3.2 Active Constraint Selection

We introduce an active learning method called Border for selecting pairs of objects and query users for constraint types. The general idea is examining objects lying around borders of clusters since they are the most uncertain ones and choosing a block of \(\beta\) pairs of objects to query users until the query budget \(\delta\) is reached. Here, \(\beta\) and \(\delta\) are predefined constants.

3.2.1 Active Learning with Border

To avoid examining all pairs of objects, Border chooses a subset of \(m=min(O(\sqrt{n}),M)\) objects located at the boundary of the clusters as the main targets since they are the most uncertain ones, where M is a predefined constant (default as 100). This bound limits the number of pairs as a constant, thus reducing the number of pairs needed for examining in the subsequence steps. For each object a in cluster \(C_i\), the border score of a is defined as:

$$\begin{aligned} bor(a) = \frac{(a -c_i)^2}{(a-c_{\varphi (i)})^2(1+ml(a))(1+cl(a))} \end{aligned}$$
(3)

where ml(a) and cl(a) are the sums of weights of must and cannot-link constraints of a. Here, we favor objects that have fewer constraints for increasing constraint diversity. This also fits well with our constraint inheritance scheme. Moreover, by considering the distance to the second nearest cluster center \(c_{\varphi (i)}\), we focus more on objects that are close to the boundaries of two clusters rather than ones that are far away from other clusters, which may not bring much benefit to clarify the groups. For each cluster \(C_i\), we select \(m|C_i|/n\) top objects based on their border score distribution in \(C_i\). This can be done by building a histogram with \(O(\sqrt{|C_i|})\) bins (a well-known rule of thumb for the optimal histogram bin) [4]. Then, objects are taken sequentially from the outermost bins. This scheme ensures that all clusters are considered based on their current sizes. Bigger clusters contribute more objects than smaller ones since their changes will more likely affect the final clustering result. Moreover, by using histogram bins, we give equal changes to objects within a bin since these objects might have the same importances for clarifying the clusters.

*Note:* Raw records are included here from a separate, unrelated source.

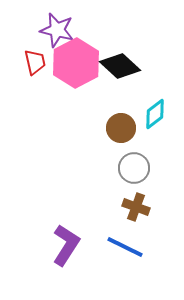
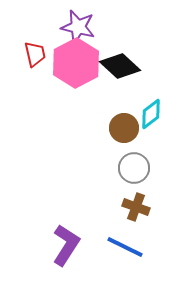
purple star: moved 21 px right, 3 px up
red trapezoid: moved 8 px up
cyan diamond: moved 4 px left
brown circle: moved 3 px right
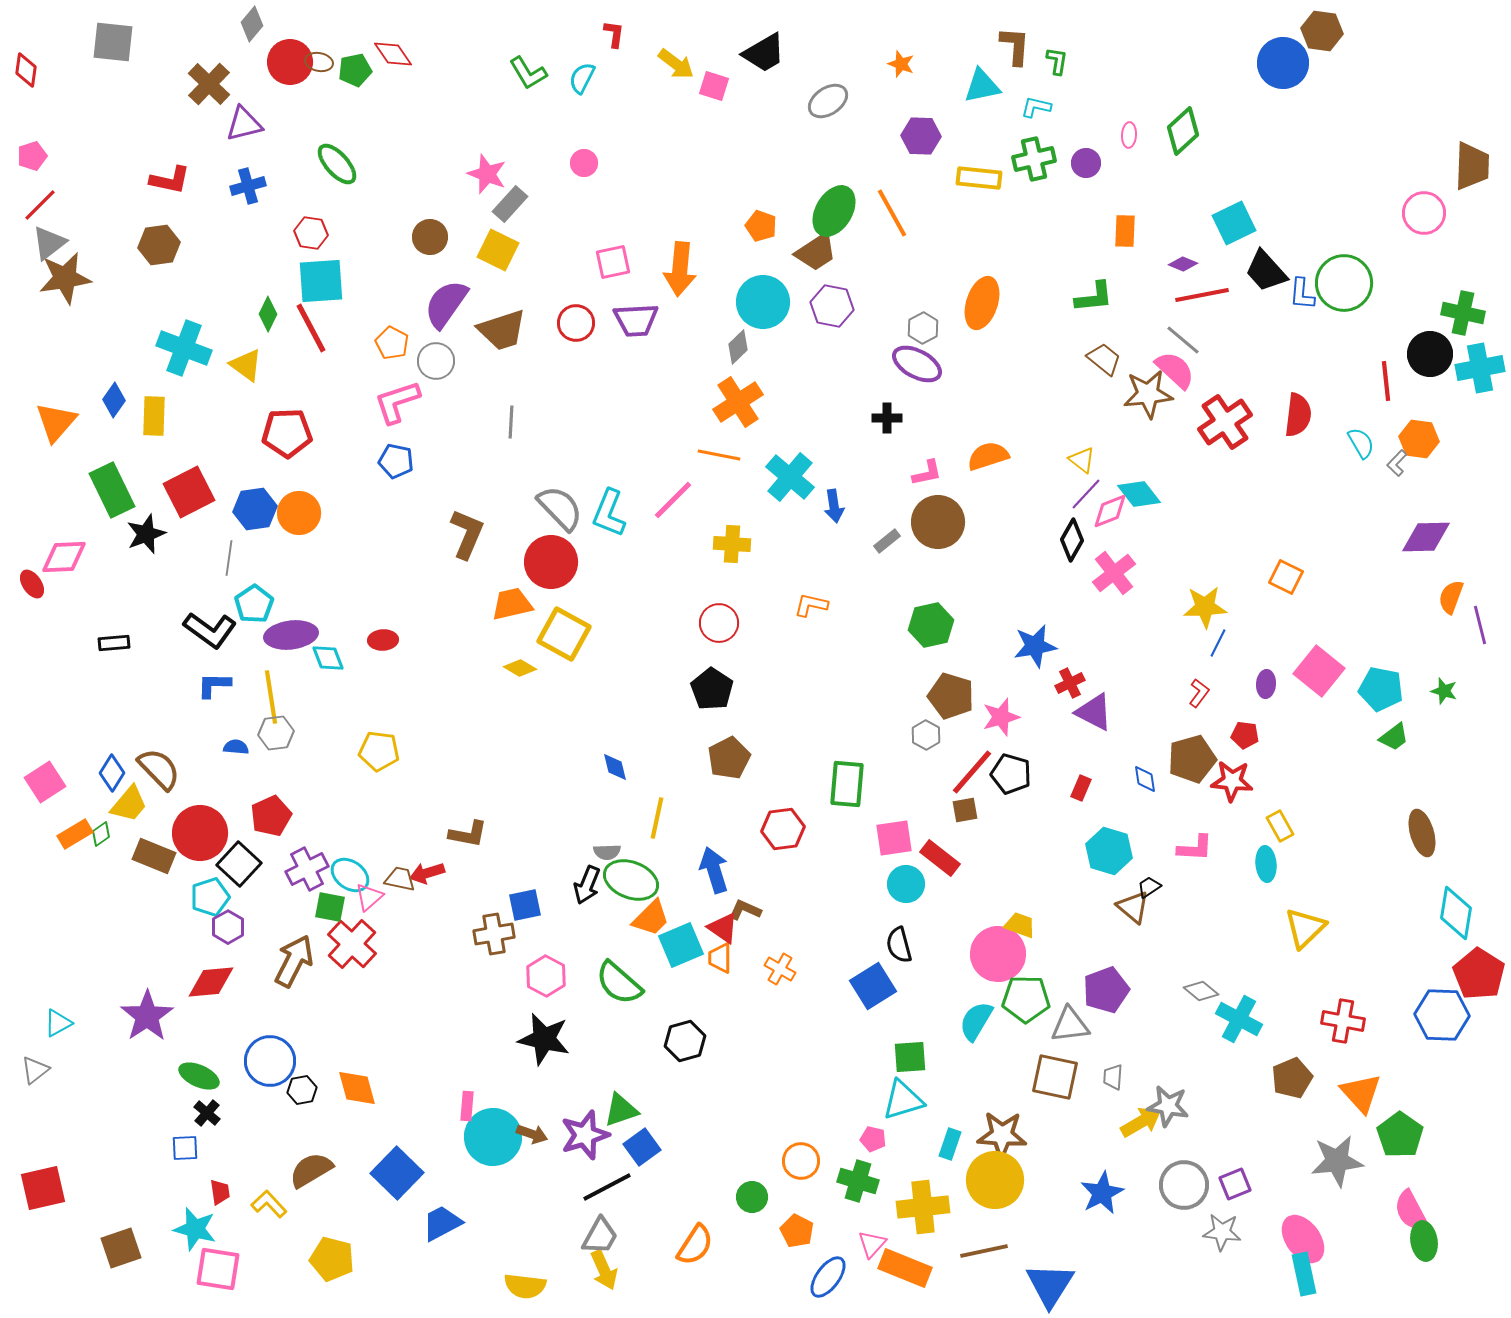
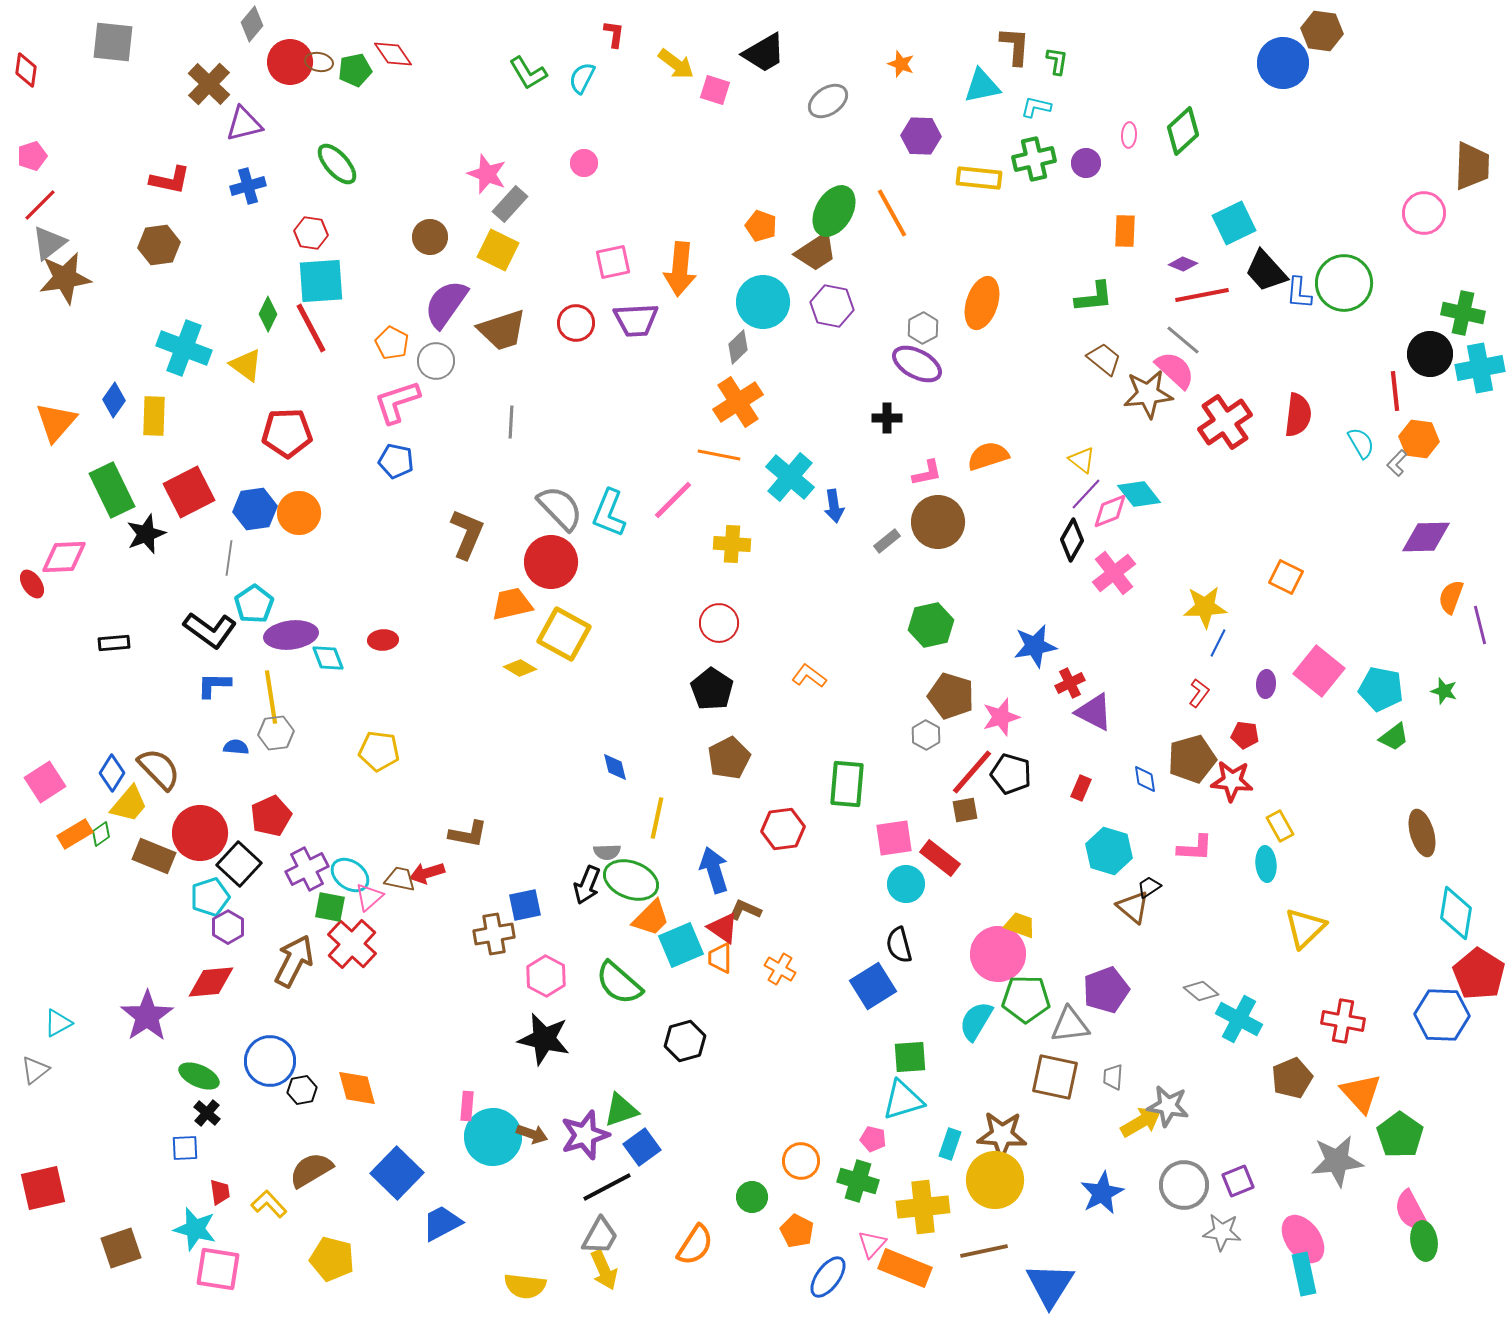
pink square at (714, 86): moved 1 px right, 4 px down
blue L-shape at (1302, 294): moved 3 px left, 1 px up
red line at (1386, 381): moved 9 px right, 10 px down
orange L-shape at (811, 605): moved 2 px left, 71 px down; rotated 24 degrees clockwise
purple square at (1235, 1184): moved 3 px right, 3 px up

For each selected object a, we estimate the uncertainty of a w.r.t. the current clustering result as:

$$\begin{aligned} sco(a)= ent(\mu nn(a)) + \frac{vl(ml(a)) + vl(cl(a))}{ml(a) + cl(a) + 1} \end{aligned}$$
(4)

where \(ent(\mu nn(a))\) is the entropy of class labels of \(\mu\) nearest neighbors of a and vl(ml(a)) and vl(cl(a)) are the sums of violated must-link and cannot-link constraints of a. A high score(a) means that a is in high uncertain areas with different mixed class labels and a high number of constraint violations. And thus, it should be focused on.

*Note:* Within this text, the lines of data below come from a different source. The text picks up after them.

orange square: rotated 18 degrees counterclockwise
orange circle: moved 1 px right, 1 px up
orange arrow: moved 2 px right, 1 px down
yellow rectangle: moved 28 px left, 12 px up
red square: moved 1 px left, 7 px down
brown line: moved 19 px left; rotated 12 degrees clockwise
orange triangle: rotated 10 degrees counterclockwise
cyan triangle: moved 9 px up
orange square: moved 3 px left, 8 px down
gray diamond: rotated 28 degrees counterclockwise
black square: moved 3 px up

We divide \(m^2 = O(n)\) pairs of selected objects into two sets: the set of inside cluster pairs X and between cluster pairs Y, i.e., for all \((x,y) \in X : label(x) = label(y)\) and for all \((x,y) \in Y : label(x) \ne label(y)\). For a pair \((x,y) \in X\), it is sorted by \(val(x,y)=\frac{(x-y)^2 (1+sco(x))(1+sco(y))}{(1+ml(x)+cl(x))(1+ml(y)+cl(y))}\). For \((x,y) \in Y\), \(val(x,y)=\frac{(x-y)^2 (1+ml(x)+cl(x))(1+ml(y)+cl(y))}{(1+sco(x))(1+sco(y))}\). The larger val is, the more likely x and y belong to different clusters and vice versa. Moreover, in Y, we tend to select pairs with more related constraints to strengthen the current clusters, while we try to separate clusters in X by considering pairs with fewer related constraints. We choose top \(\beta /2\) non-overlapped largest val pairs of X and top \(\beta /2\) non-overlapped smallest pairs of Y in order to maximize the changes in clustering results (inside and between clusters). To be concrete, if a pair (ab) was chosen, all pairs starting and ending with a or b will not be considered for enhancing the constraint diversity, which can help to bring up better performance. If all pairs are excluded, we select the remainder randomly.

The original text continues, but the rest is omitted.